Your job as a playwright is not to dictate the absolutes, but to make clear which parts are important to keep as is and have flexibility for the rest. To minimize changes, make sure your asks are possible.
The most important thing to keep track of is where your actors are. Don't have a character enter stage right 5 seconds after exiting stage left. Either allow enough time to get around or change the staging (and here I mean, don't write something that requires an actor to come to a particular location that isn't feasible...the director will figure out blocking early on in rehearsals).
This includes keeping track of costume, hair, and makeup changes. While performers can and will change in the wings if they have to, there are still limits on how fast this can happen. For example, if you use the same actor to be a 30 year old and then her/himself at 70, put a transitionary scene between the time jump. The dancers I work with can change costumes in about a minute and a half (in the wings, with help, assume 4-5 pieces per costume), 2.5 minutes if they also have to change shoes. If they have to do anything more to hair and makeup than pull out a hairpiece and stick in another, not only does the time needed increase dramatically, but you have to account for time to and from the dressing room because they will need more light than you can have in the wings.
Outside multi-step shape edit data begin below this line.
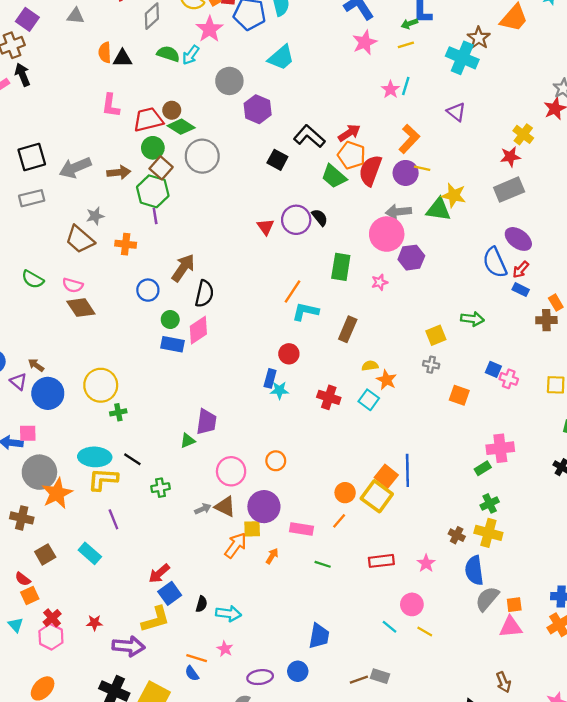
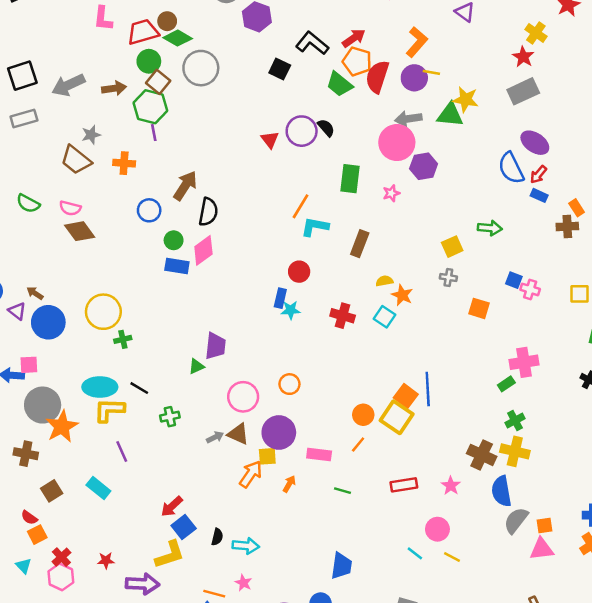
red star: (510, 157) -> (523, 57), turned -30
brown cross: (457, 535) -> (482, 455), size x1.6

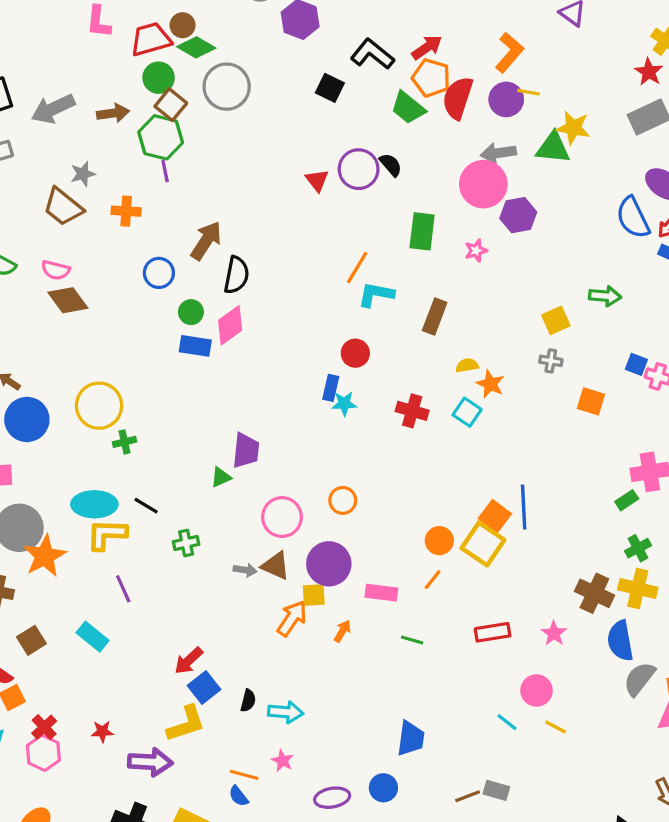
gray arrow: (215, 437) -> (245, 570), turned 35

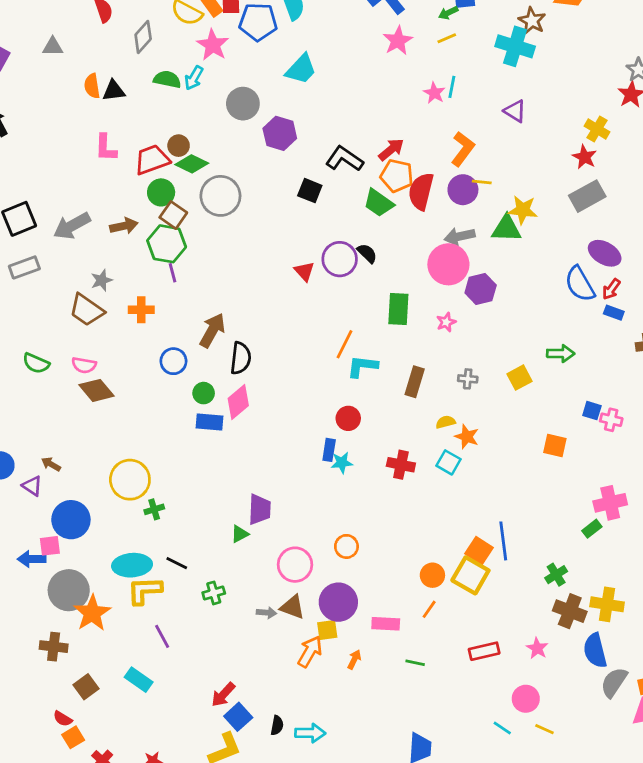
gray cross: (551, 361) -> (468, 379), moved
blue circle: (27, 419) -> (71, 520), moved
green cross: (638, 548) -> (556, 575), moved

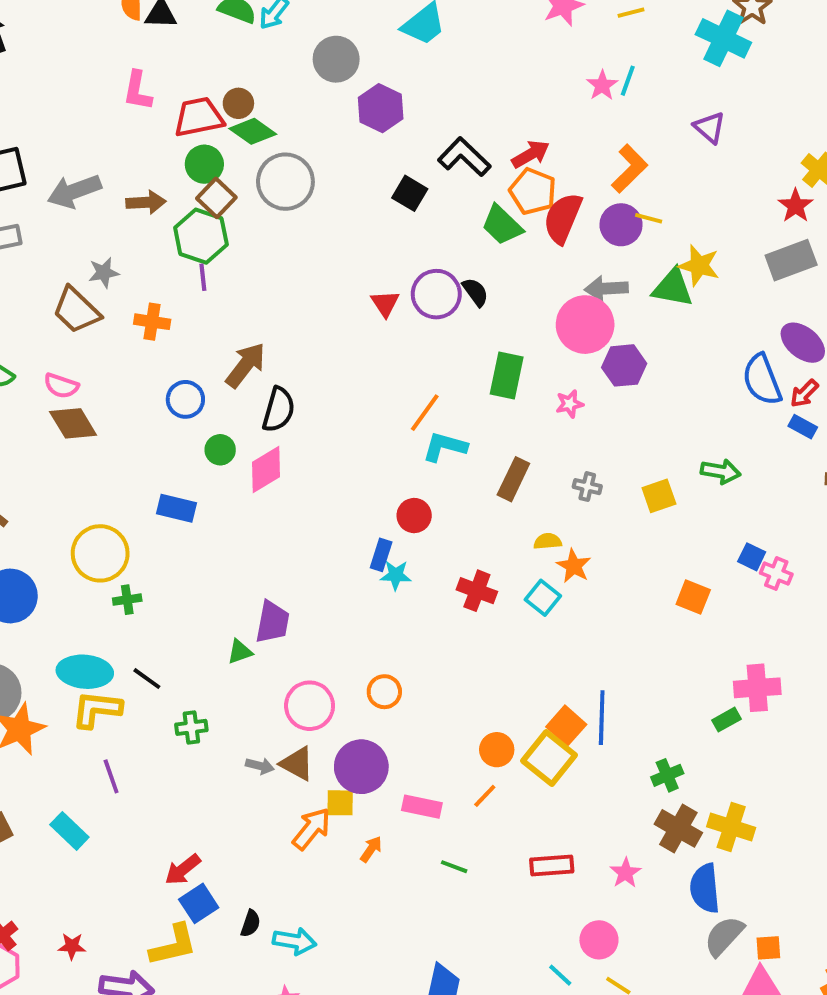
blue rectangle: (209, 422) -> (176, 508), moved

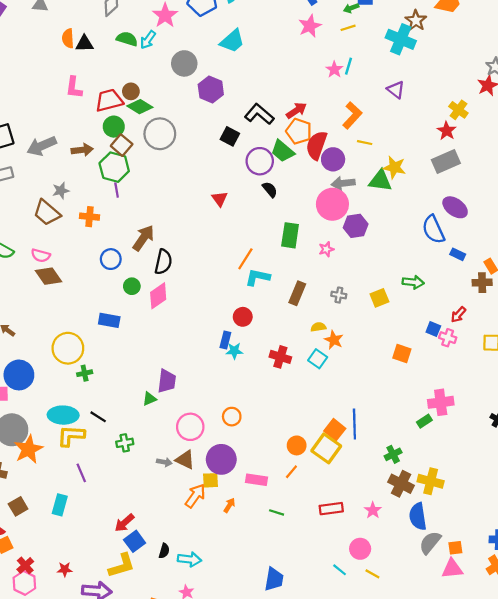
purple circle: (621, 225) -> (333, 159), moved
purple circle: (436, 294) -> (260, 161), moved
red arrow: (804, 393) -> (458, 315), moved
cyan rectangle: (69, 831) -> (60, 505), turned 65

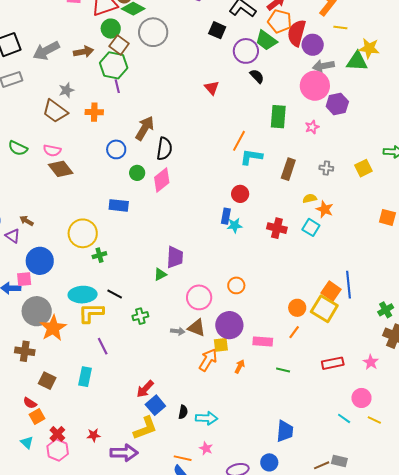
brown square: (18, 506) -> (47, 381), turned -30

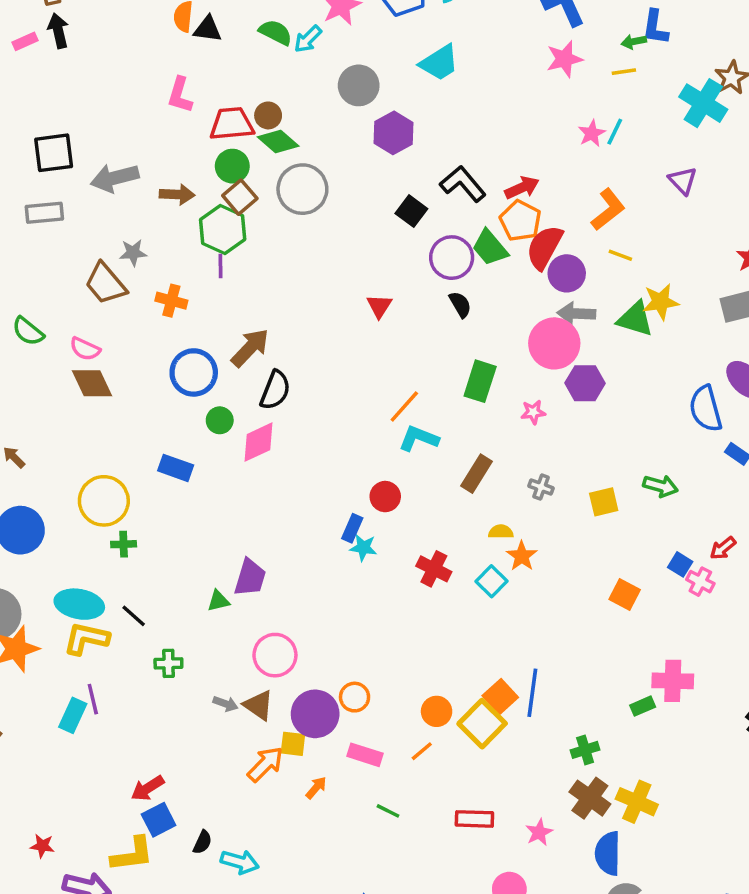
yellow star: (369, 48) -> (661, 302), turned -30
blue circle: (116, 149) -> (194, 372), size x1.4
orange circle: (236, 285) -> (355, 697), moved
cyan rectangle: (85, 377) -> (73, 715), moved

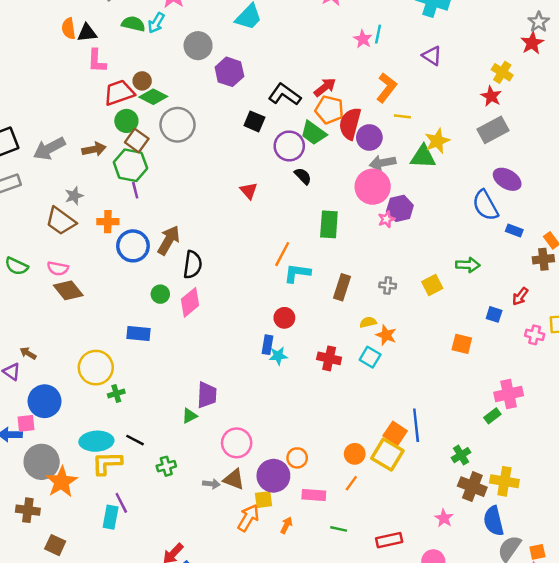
pink L-shape: (180, 95) -> (97, 61), moved
blue circle: (194, 372) -> (133, 246), moved
pink star: (533, 412) -> (386, 219), moved
pink cross: (700, 582) -> (535, 335), moved
red rectangle: (474, 819) -> (389, 540), moved

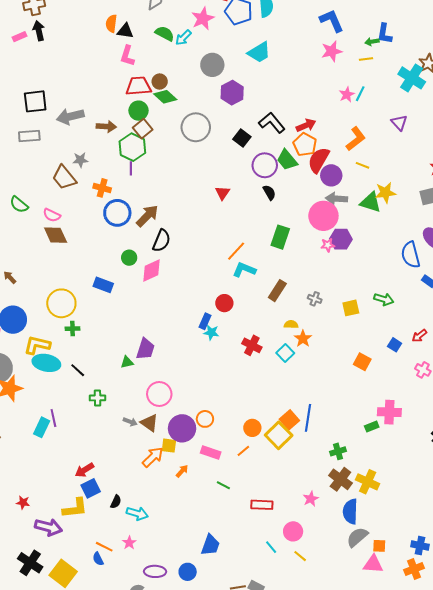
gray circle: (177, 125) -> (196, 127), moved
yellow L-shape: (107, 463) -> (37, 345), moved

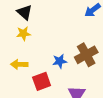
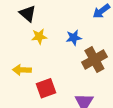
yellow star: (23, 34) -> (39, 37), moved
blue star: (60, 61) -> (74, 38), moved

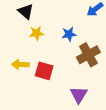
red square: (46, 88) -> (44, 71), moved, turned 36

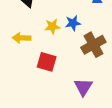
yellow star: (37, 33) -> (52, 26), moved
yellow arrow: (20, 64) -> (22, 38), moved

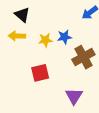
yellow arrow: (22, 38) -> (17, 36), moved
red square: (47, 62) -> (40, 73), turned -30

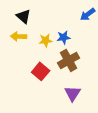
brown cross: (83, 57) -> (69, 60), moved
red square: (40, 73) -> (41, 71), turned -36

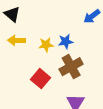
black triangle: (24, 16) -> (12, 14), moved

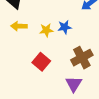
brown cross: (71, 67) -> (82, 58), moved

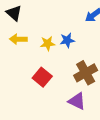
purple triangle: (74, 84) -> (77, 101), turned -36

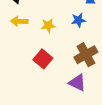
blue star: (67, 40) -> (78, 20), moved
Other things to keep track of are set pieces and props. If you want to go from a scene at school with 10 actors sitting at desks to a scene in someone's living room, you're going to need at least 3-4 minutes in-between (and frankly, this is better done with an intermission).
I was in a play in high school where the actors who weren't on at this time had to work behind a closed curtain in the dark to make a change of this magnitude. We had 2-3 minutes while a small scene played out in front of the curtain. During dress rehearsal, I found myself still on the raised set platform as the curtain started to open. I rushed, flew off the platform on to the main stage, and ended up in the ER with a (thankfully only) badly sprained wrist (and did my performances in a brace). While this was the director's fault (we'd asked for glow-in-the-dark tape to mark the stairs and/or low-level lighting and didn't get it), there was no reason for the author to have made this transition so fast. A major company has special equipment and moveable sets, but high schools don't.
With props, remember that a prop off stage stage right isn't going to magically appear for an actor to grab stage left. Not all props are easy to duplicate. If you write that an actor drops a prop on stage, unless it's the very end of the act, write in a way to get that prop out of the way. If a prop needs to be swept up (falling snow in the Nutcracker's snow scene), make really sure it's at the end of an act. This is how accidents happen.
If your play requires certain types of staging, state that up front with the cast list. It's okay if you must have flying harnesses, backdrop changes, rear curtain projectors, etc, but make sure no one commits to the play before they realize this. If you can provide alternatives, do it.
There are many more examples but hopefully these are useful.